James M. Holway, 73, Howard councilman

June 25, 1999|By Frederick N. Rasmussen | Frederick N. Rasmussen,SUN STAFF

James Malcolm Holway, who as a member of the Howard County charter board in the mid-1960s laid the groundwork for home rule and later served on the first full-term Howard County Council, died Monday at Johns Hopkins Hospital of a stroke. He was 73.

The former longtime Elkridge resident had lived in Ellicott City in recent years.

Mr. Holway had a well-earned reputation as a pugnacious civic gadfly, regularly attending council meetings and vociferously defending to the letter of the law the charter that was approved by voters in 1968.

Under home rule, a county executive and five full-time County Council members replaced the 167-year-old, three-member county commission form of government.

A Republican, he served on the Howard County Council from 1970 to 1974.

"He really loved and cared about Howard County," said Ann H. Ryder, a Howard County government information specialist and friend of 25 years. "He had a lot to give, and he gave it. He wanted government to be fair and equitable and if it wasn't, he let them know it."

"He was a pretty gutsy politician who told it as he saw it without regard to political consequences," said former County Executive J. Hugh Nichols of Maplesville, Ala., a consultant on public administration and economic development. "He'd latch onto a principle like a bulldog, and he wouldn't let go. He watched the budget and bond sales. He was obsessed with the idea that the people of Howard County not get rooked out of their money by politicians who weren't following issues as closely as he was."

Former County Executive Charles I. Ecker said Mr. Holway "was a detail person who was always looking ahead all the time."

"He was full of suggestions and ideas," Mr.
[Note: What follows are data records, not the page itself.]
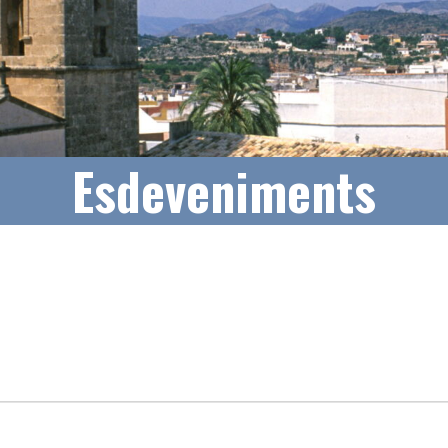
Esdeveniments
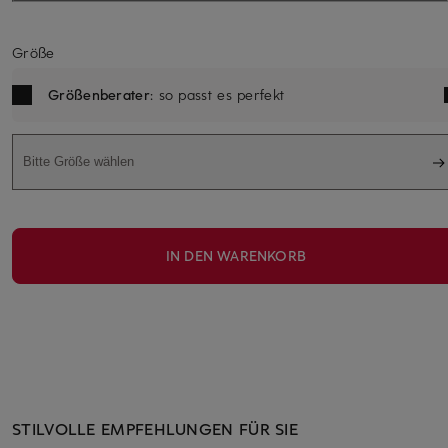
Größe
Größenberater
: so passt es perfekt
Bitte Größe wählen
IN DEN WARENKORB
STILVOLLE EMPFEHLUNGEN FÜR SIE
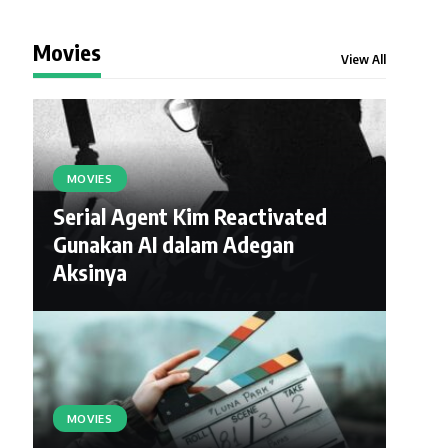
Movies
View All
MOVIES
Serial Agent Kim Reactivated
Gunakan AI dalam Adegan
Aksinya
MOVIES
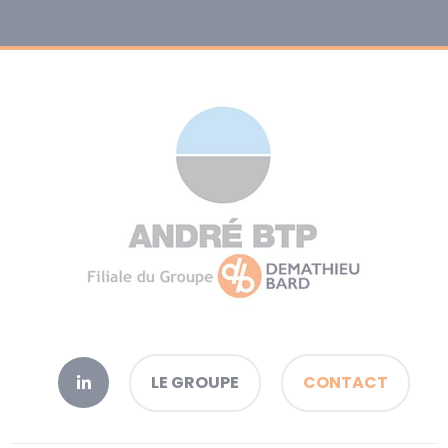
LE GROUPE
CONTACT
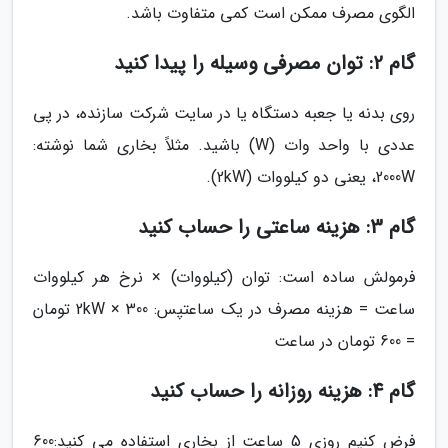
الگوی مصرف ممکن است کمی متفاوت باشد.
گام 2: توان مصرفی وسیله را پیدا کنید
روی بدنه یا جعبه دستگاه یا در سایت شرکت سازنده، در پی
عددی با واحد وات (W) باشید. مثلاً بخاری شما نوشته:
2000W، یعنی دو کیلووات (2kW).
گام 3: هزینه ساعتی را حساب کنید
فرمولش ساده است: توان (کیلووات) × نرخ هر کیلووات
ساعت = هزینه مصرف در یک ساعتپس: 2kW × 300 تومان
= 600 تومان در ساعت
گام 4: هزینه روزانه را حساب کنید
فرض کنیم روزی 5 ساعت از بخاری استفاده می کنید:600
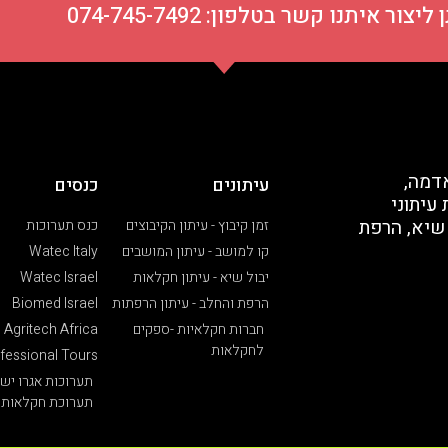
ור איתנו קשר בטלפון: 074-745-7492
דמה,
עיתונים
כנסים
עיתוני
 שיא, הרפת
זמן קיבוץ - עיתון הקיבוצים
כנס תערוכות
קו למושב - עיתון המושבים
Watec Italy
יבול שיא - עיתון חקלאות
Watec Israel
הרפת והחלב - עיתון הרפתות
Biomed Israel
חברות חקלאיות -ספקים
Agritech Africa
לחקלאות
fessional Tours
תערוכות אגרו יש
תערוכת חקלאות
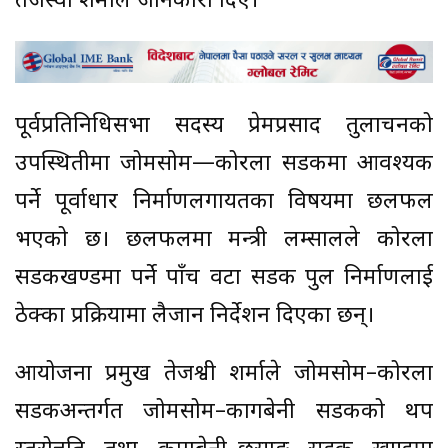
तेजस्वी शर्माले जानकारी दिए।
पूर्वप्रतिनिधिसभा सदस्य प्रेमप्रसाद तुलाचनको
उपस्थितीमा जोमसोम—कोरला सडकमा आवश्यक
पर्ने पूर्वाधार निर्माणलगायतका विषयमा छलफल
भएको छ। छलफलमा मन्त्री लम्सालले कोरला
सडकखण्डमा पर्ने पाँच वटा सडक पुल निर्माणलाई
ठेक्का प्रक्रियामा लैजान निर्देशन दिएका छन्।
आयोजना प्रमुख तेजश्वी शर्माले जोमसोम–कोरला
सडकअन्तर्गत जोमसोम–कागबेनी सडकको थप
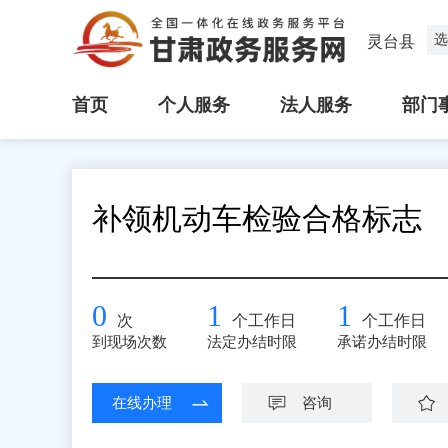
选
灵台县
首页
个人服务
法人服务
部门
补领机动车检验合格标志
0
1
1
次
个工作日
个工作日
到现场次数
法定办结时限
承诺办结时限
在线办理
咨询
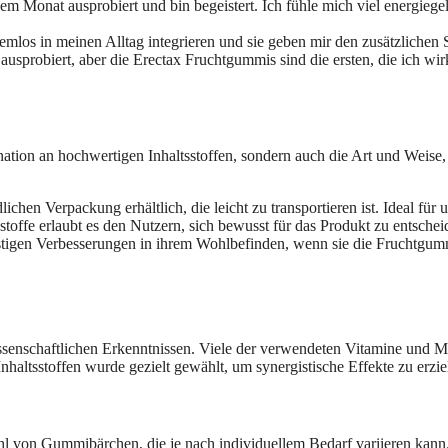
m Monat ausprobiert und bin begeistert. Ich fühle mich viel energiege
emlos in meinen Alltag integrieren und sie geben mir den zusätzliche
usprobiert, aber die Erectax Fruchtgummis sind die ersten, die ich wir
ion an hochwertigen Inhaltsstoffen, sondern auch die Art und Weise, w
chen Verpackung erhältlich, die leicht zu transportieren ist. Ideal für
stoffe erlaubt es den Nutzern, sich bewusst für das Produkt zu entsche
stigen Verbesserungen in ihrem Wohlbefinden, wenn sie die Fruchtgum
ssenschaftlichen Erkenntnissen. Viele der verwendeten Vitamine und Mine
altsstoffen wurde gezielt gewählt, um synergistische Effekte zu erzie
hl von Gummibärchen, die je nach individuellem Bedarf variieren kann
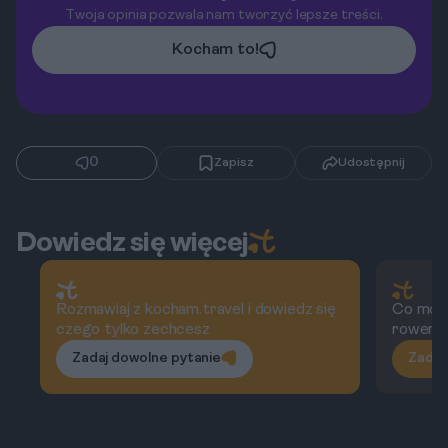
Twoja opinia pozwala nam tworzyć lepsze treści.
Kocham to!
0
Zapisz
Udostępnij
Dowiedz się więcej
Rozmawiaj z kocham.travel i dowiedz się
Co możn
czego tylko zechcesz
rowero
Zadaj dowolne pytanie
Zadaj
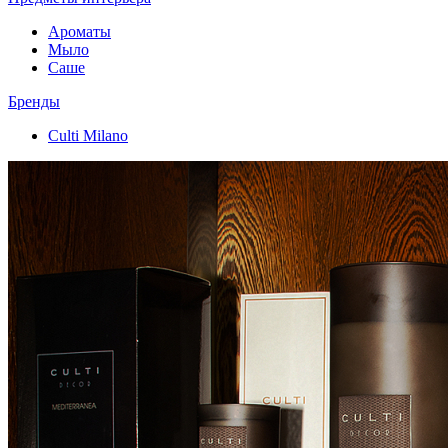
Ароматы
Мыло
Саше
Бренды
Culti Milano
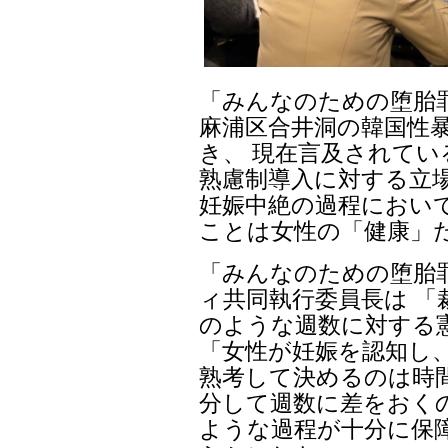
「みんなのための堕胎罪
麻浦区合井洞の韓国性
き、 現在言及されてい
熟慮制導入に対する立
妊娠中絶の過程におい
ことは女性の「健康」
「みんなのための堕胎
ィ共同執行委員長は 「
のような週数に対する
「女性が妊娠を認知し
熟考して決めるのは時
分して週数に差をおくの
ような過程が十分に保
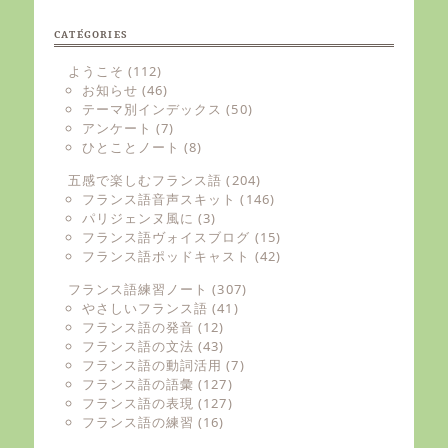
CATÉGORIES
ようこそ
(112)
お知らせ
(46)
テーマ別インデックス
(50)
アンケート
(7)
ひとことノート
(8)
五感で楽しむフランス語
(204)
フランス語音声スキット
(146)
パリジェンヌ風に
(3)
フランス語ヴォイスブログ
(15)
フランス語ポッドキャスト
(42)
フランス語練習ノート
(307)
やさしいフランス語
(41)
フランス語の発音
(12)
フランス語の文法
(43)
フランス語の動詞活用
(7)
フランス語の語彙
(127)
フランス語の表現
(127)
フランス語の練習
(16)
Ecker said. "He was a civic watchdog who made sure we wouldn't violate the code and charter."

Edward L. Cochran, who served as councilman and county executive during the 1970s, said: "He had pride of authorship of the charter, and naturally was quite defensive of it. However, it was only because he had such a high regard for Howard County."

Mr. Holway was born in Willimantic, Conn., and raised in Waterbury, Vt. He earned bachelor's and master's degrees in electrical engineering from Dartmouth College in the late 1940s and a master's degree in business from the Johns Hopkins University in 1960.

He spent 36 years with Westinghouse Defense Systems Center as a program manager in the electronics countermeasures program and retired in 1985. He served in the Navy Reserve and was discharged with the rank of commander in 1978.

His wife of 46 years, the former Harriette Dean, ascribed his civic involvement to his having "been raised on New England town meetings."

Despite living in Maryland for the past 48 years, Mr. Holway never lost interest in his hometown and its issues. He was a prodigious writer of letters to newspapers there and those that served Howard County.

He was a past chairman of the Howard County Historical Society and a member of the Howard County Citizens Association, the Lawyers Hill-Rockburn Association and the Elkridge Heritage Society.

He attended Catonsville Presbyterian Church, Frederick Road and Beechwood Avenue, where a memorial service will be held at 11 a.m. today.

In addition to his wife, he is survived by a son, James Michael Holway of Phoenix, Ariz.; a daughter, Karen Patricia Holway of New Park, Pa.; and a grandson.